TASK ITEM >> Transcribe, word for word and without additions, each line below from the one containing "Pimpin Upacara HUT ke-18 Sigi, Wagub" through the one containing "Disdik Sulteng Tegaskan Penerima", both ends included.

EXTRACTED ENTRIES >>
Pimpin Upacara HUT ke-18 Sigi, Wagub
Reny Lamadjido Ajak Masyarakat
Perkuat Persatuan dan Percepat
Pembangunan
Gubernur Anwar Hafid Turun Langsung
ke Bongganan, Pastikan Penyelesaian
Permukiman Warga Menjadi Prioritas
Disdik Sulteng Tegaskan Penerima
* * *
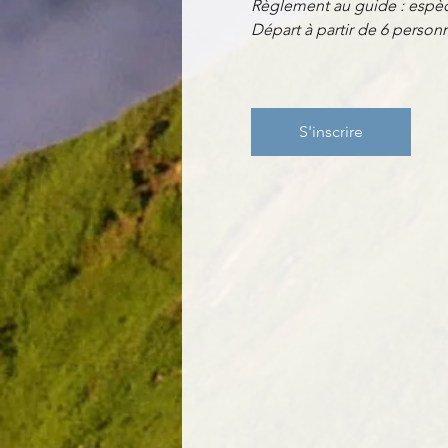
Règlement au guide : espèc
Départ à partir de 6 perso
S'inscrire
==
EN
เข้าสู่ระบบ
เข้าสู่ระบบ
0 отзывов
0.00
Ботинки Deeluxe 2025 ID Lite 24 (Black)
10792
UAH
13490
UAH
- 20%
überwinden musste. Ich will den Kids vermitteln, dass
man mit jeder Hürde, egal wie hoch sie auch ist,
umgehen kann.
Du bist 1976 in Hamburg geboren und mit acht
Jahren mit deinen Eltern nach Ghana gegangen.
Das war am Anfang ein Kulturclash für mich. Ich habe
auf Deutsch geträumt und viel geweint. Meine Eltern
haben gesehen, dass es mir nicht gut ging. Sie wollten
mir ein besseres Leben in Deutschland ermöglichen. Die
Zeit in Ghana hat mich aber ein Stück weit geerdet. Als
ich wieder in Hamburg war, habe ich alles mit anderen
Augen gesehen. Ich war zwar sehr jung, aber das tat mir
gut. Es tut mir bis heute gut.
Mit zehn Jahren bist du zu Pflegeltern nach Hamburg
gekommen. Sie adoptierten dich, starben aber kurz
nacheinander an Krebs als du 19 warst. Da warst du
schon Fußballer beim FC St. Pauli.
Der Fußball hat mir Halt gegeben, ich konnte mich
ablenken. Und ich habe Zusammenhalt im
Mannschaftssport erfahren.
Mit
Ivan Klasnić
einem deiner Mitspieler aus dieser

YOUR SOLUTION >>
Pimpin Upacara HUT ke-18 Sigi, Wagub
Reny Lamadjido Ajak Masyarakat
Perkuat Persatuan dan Percepat
Pembangunan
Gubernur Anwar Hafid Turun Langsung
ke Bongganan, Pastikan Penyelesaian
Permukiman Warga Menjadi Prioritas
Disdik Sulteng Tegaskan Penerima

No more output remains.